• [WHAT IS BEING ASKED]:
Omitting every picture, copy the lines from the one that contains "Under £190 (1)" through the last line of the records below, exactly and with nothing added.

+--

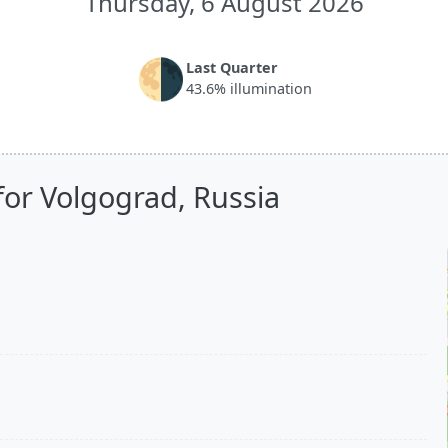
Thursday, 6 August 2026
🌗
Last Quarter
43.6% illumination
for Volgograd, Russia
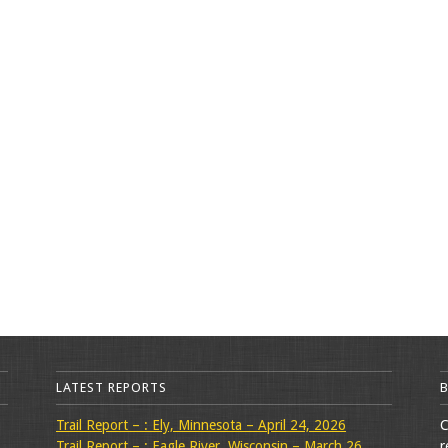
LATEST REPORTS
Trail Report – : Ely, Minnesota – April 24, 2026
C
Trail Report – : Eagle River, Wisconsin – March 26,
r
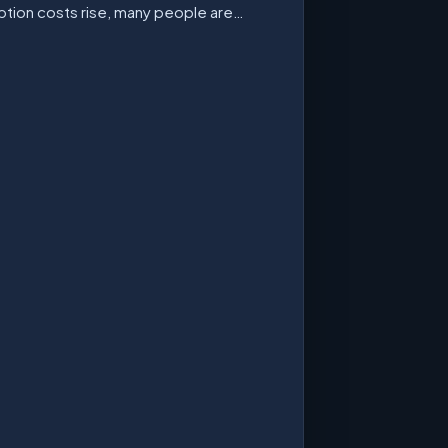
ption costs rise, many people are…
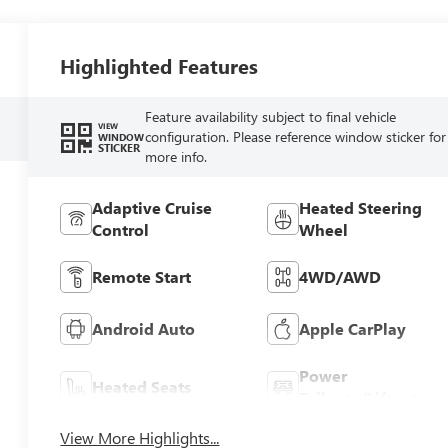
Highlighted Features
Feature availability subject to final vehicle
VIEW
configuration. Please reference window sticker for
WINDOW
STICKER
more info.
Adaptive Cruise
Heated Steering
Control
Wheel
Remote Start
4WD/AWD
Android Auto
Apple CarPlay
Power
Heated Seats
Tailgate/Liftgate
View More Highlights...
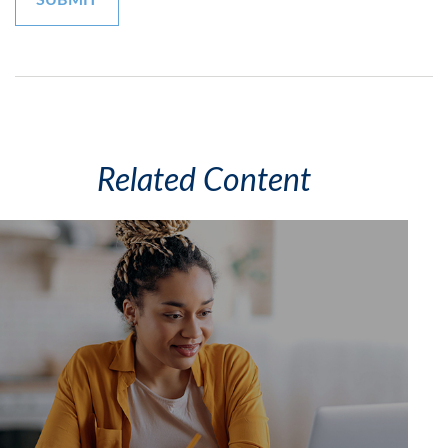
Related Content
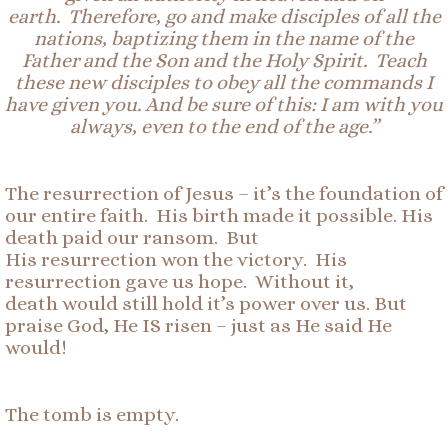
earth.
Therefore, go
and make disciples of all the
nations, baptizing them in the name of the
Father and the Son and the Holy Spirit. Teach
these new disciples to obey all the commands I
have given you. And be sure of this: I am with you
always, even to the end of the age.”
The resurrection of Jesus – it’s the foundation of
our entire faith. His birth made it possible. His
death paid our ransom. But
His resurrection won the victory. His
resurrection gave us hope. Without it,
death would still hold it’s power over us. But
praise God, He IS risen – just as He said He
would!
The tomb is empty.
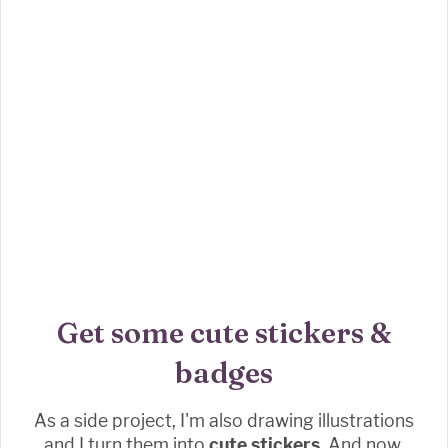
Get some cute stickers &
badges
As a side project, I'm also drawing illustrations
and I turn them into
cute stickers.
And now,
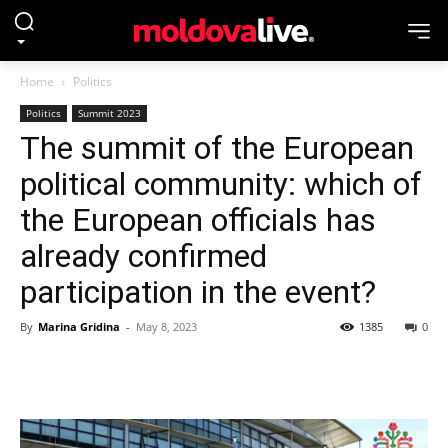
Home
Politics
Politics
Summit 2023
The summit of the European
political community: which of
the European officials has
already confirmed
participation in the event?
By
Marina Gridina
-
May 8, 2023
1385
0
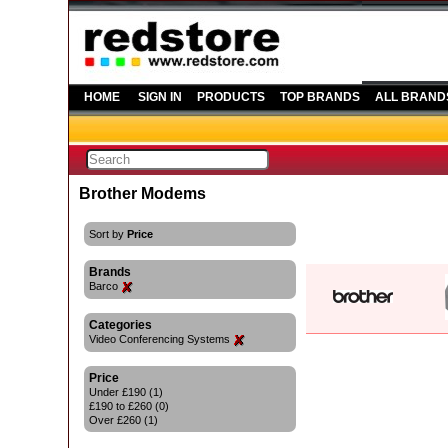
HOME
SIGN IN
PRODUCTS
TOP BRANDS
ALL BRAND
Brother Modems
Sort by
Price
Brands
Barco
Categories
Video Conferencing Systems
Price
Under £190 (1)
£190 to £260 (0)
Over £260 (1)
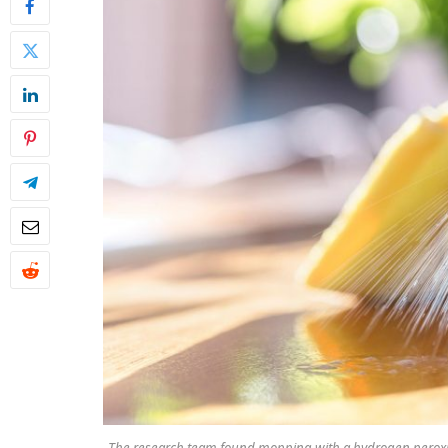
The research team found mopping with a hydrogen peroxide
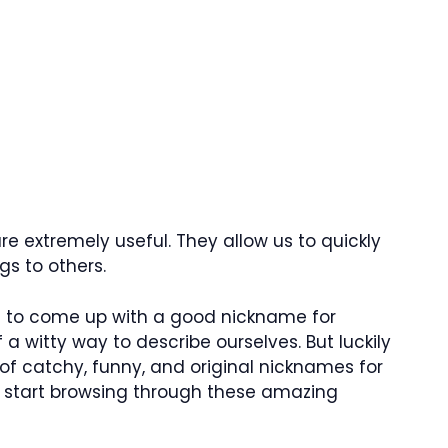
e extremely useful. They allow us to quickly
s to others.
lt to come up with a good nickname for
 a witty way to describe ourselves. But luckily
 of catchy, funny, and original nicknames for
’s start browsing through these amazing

+--

• [RESULT OF THIS EXERCISE]:
Under £190 (1)
£190 to £260 (0)
Over £260 (1)
The research team found mopping with a hydrogen peroxide
e extremely useful. They allow us to quickly
s to others.
lt to come up with a good nickname for
 a witty way to describe ourselves. But luckily
 of catchy, funny, and original nicknames for
’s start browsing through these amazing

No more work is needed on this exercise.